Assigned task - As you look over the data below, please find each line where the word "Winter" appears, then copy it.
▼
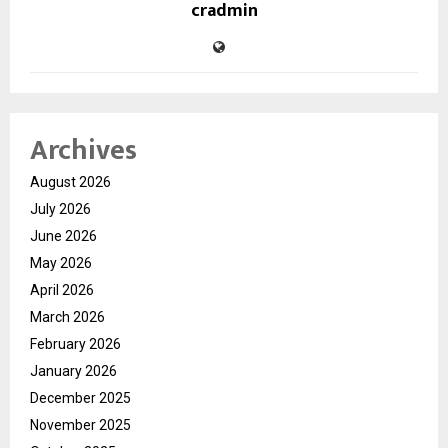
cradmin
Archives
August 2026
July 2026
June 2026
May 2026
April 2026
March 2026
February 2026
January 2026
December 2025
November 2025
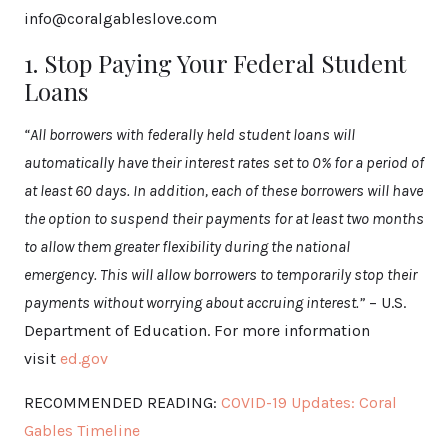
info@coralgableslove.com
1. Stop Paying Your Federal Student
Loans
“All borrowers with federally held student loans will
automatically have their interest rates set to 0% for a period of
at least 60 days. In addition, each of these borrowers will have
the option to suspend their payments for at least two months
to allow them greater flexibility during the national
emergency. This will allow borrowers to temporarily stop their
payments without worrying about accruing interest.”
– U.S.
Department of Education. For more information
visit
ed.gov
RECOMMENDED READING:
COVID-19 Updates: Coral
Gables Timeline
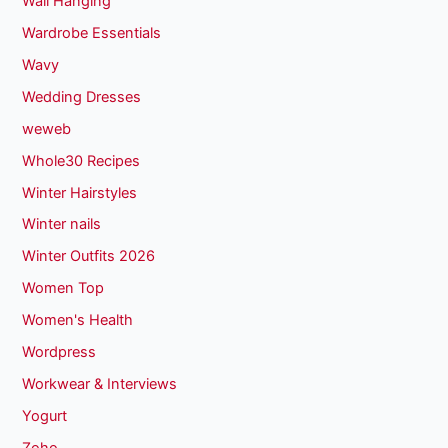
Wall Hanging
Wardrobe Essentials
Wavy
Wedding Dresses
weweb
Whole30 Recipes
Winter Hairstyles
Winter nails
Winter Outfits 2026
Women Top
Women's Health
Wordpress
Workwear & Interviews
Yogurt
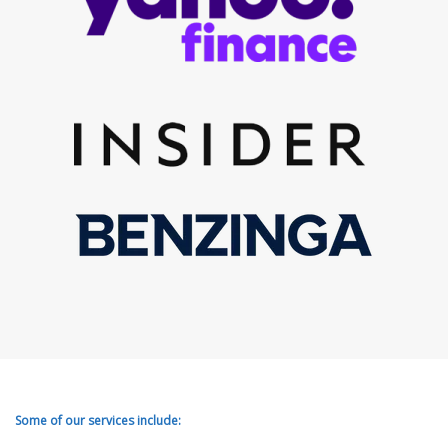
Some of our services include:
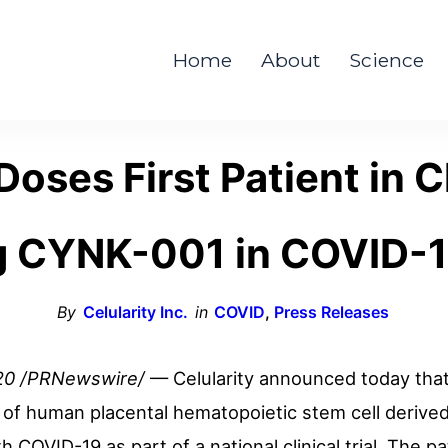
Home
About
Science
Doses First Patient in Cl
g CYNK-001 in COVID-1
By
Celularity Inc.
in
COVID
,
Press Releases
20
/PRNewswire/
— Celularity announced today that 
y of human placental hematopoietic stem cell derive
h COVID-19 as part of a national clinical trial. The 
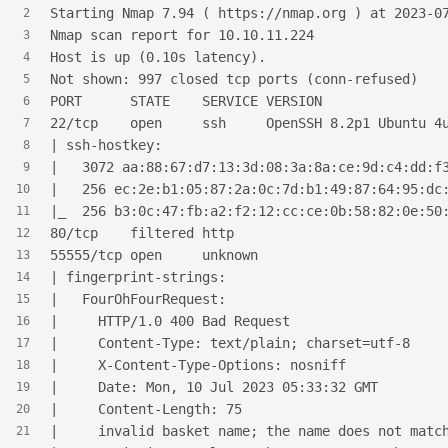
Starting Nmap 7.94 ( https://nmap.org ) at 2023-0
2
Nmap scan report for 10.10.11.224
3
Host is up (0.10s latency).
4
Not shown: 997 closed tcp ports (conn-refused)
5
PORT      STATE    SERVICE VERSION
6
22/tcp    open     ssh     OpenSSH 8.2p1 Ubuntu 4
7
| ssh-hostkey:
8
|   3072 aa:88:67:d7:13:3d:08:3a:8a:ce:9d:c4:dd:f
9
|   256 ec:2e:b1:05:87:2a:0c:7d:b1:49:87:64:95:dc
10
|_  256 b3:0c:47:fb:a2:f2:12:cc:ce:0b:58:82:0e:50
11
80/tcp    filtered http
12
55555/tcp open     unknown
13
| fingerprint-strings:
14
|   FourOhFourRequest:
15
|     HTTP/1.0 400 Bad Request
16
|     Content-Type: text/plain; charset=utf-8
17
|     X-Content-Type-Options: nosniff
18
|     Date: Mon, 10 Jul 2023 05:33:32 GMT
19
|     Content-Length: 75
20
|     invalid basket name; the name does not matc
21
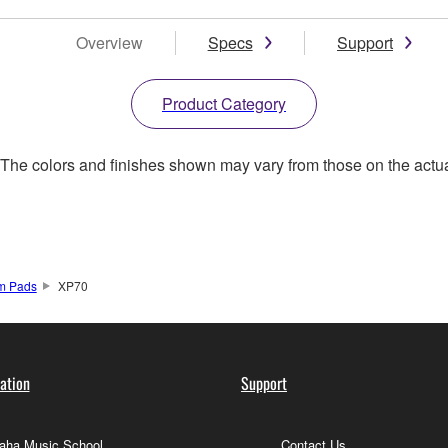
Overview
Specs
Support
Product Category
. The colors and finishes shown may vary from those on the actu
um Pads
XP70
ation
Support
ha Music School
Contact Us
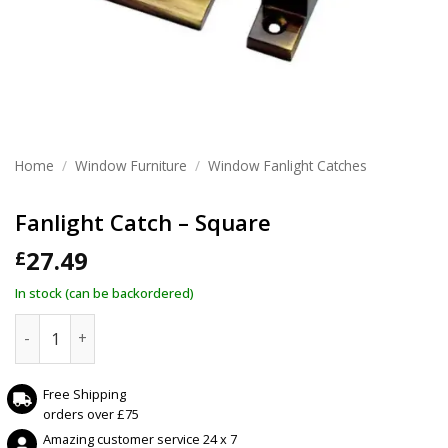
Home
/
Window Furniture
/
Window Fanlight Catches
Fanlight Catch – Square
27.49
£
In stock (can be backordered)
Fanlight Catch - Square quantity
Free Shipping
orders over £75
Amazing customer service 24 x 7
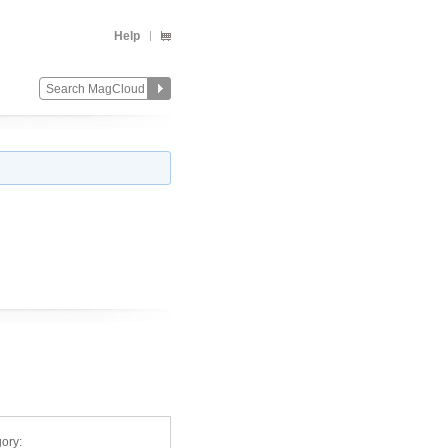
Help
ory:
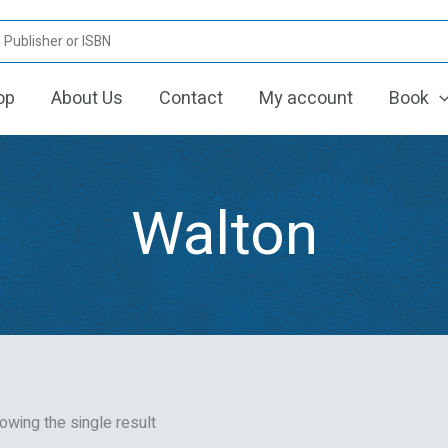
op
About Us
Contact
My account
Book
Walton
owing the single result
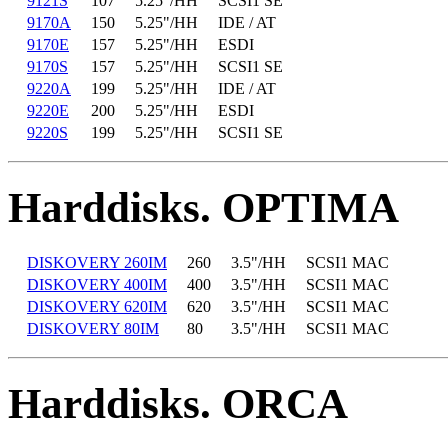
9121S
107
5.25"/HH
SCSI1 SE
9170A
150
5.25"/HH
IDE / AT
9170E
157
5.25"/HH
ESDI
9170S
157
5.25"/HH
SCSI1 SE
9220A
199
5.25"/HH
IDE / AT
9220E
200
5.25"/HH
ESDI
9220S
199
5.25"/HH
SCSI1 SE
Harddisks. OPTIMA
DISKOVERY 260IM
260
3.5"/HH
SCSI1 MAC
DISKOVERY 400IM
400
3.5"/HH
SCSI1 MAC
DISKOVERY 620IM
620
3.5"/HH
SCSI1 MAC
DISKOVERY 80IM
80
3.5"/HH
SCSI1 MAC
Harddisks. ORCA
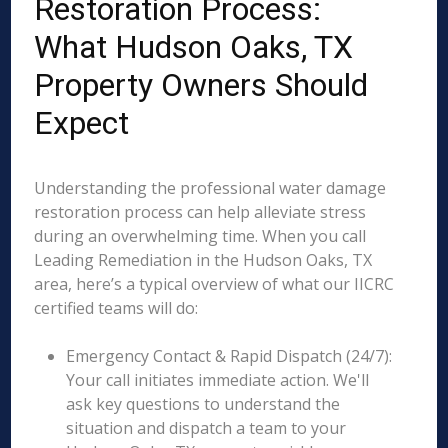
Restoration Process:
What Hudson Oaks, TX
Property Owners Should
Expect
Understanding the professional water damage
restoration process can help alleviate stress
during an overwhelming time. When you call
Leading Remediation in the Hudson Oaks, TX
area, here’s a typical overview of what our IICRC
certified teams will do:
Emergency Contact & Rapid Dispatch (24/7):
Your call initiates immediate action. We'll
ask key questions to understand the
situation and dispatch a team to your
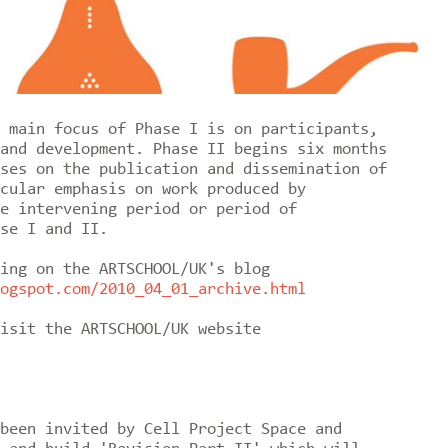
 main focus of Phase I is on participants,
and development. Phase II begins six months
ses on the publication and dissemination of
cular emphasis on work produced by
e intervening period or period of
se I and II.
ing on the ARTSCHOOL/UK's blog
ogspot.com/2010_04_01_archive.html
isit the ARTSCHOOL/UK website
been invited by Cell Project Space and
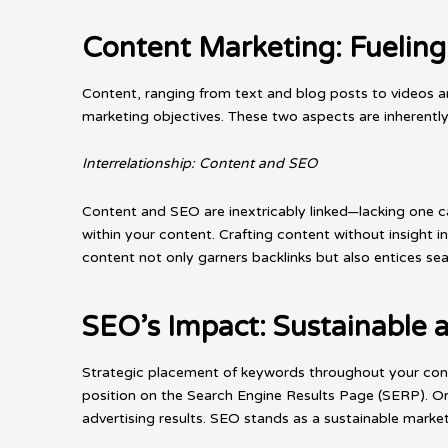
Content Marketing: Fueling
Content, ranging from text and blog posts to videos an
marketing objectives. These two aspects are inherently
Interrelationship: Content and SEO
Content and SEO are inextricably linked—lacking one c
within your content. Crafting content without insight in
content not only garners backlinks but also entices sea
SEO’s Impact: Sustainable a
Strategic placement of keywords throughout your cont
position on the Search Engine Results Page (SERP). Or
advertising results. SEO stands as a sustainable marketi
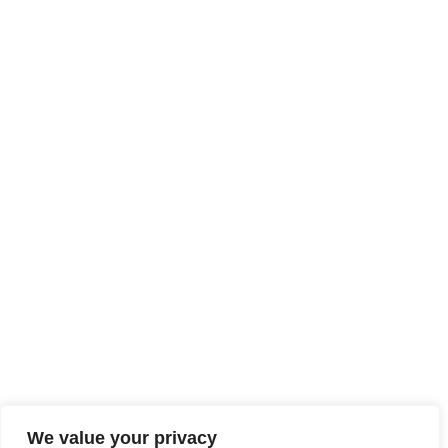
We value your privacy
▲
Result for this exercise -
Winter Hairstyles
Winter nails
Winter Outfits 2026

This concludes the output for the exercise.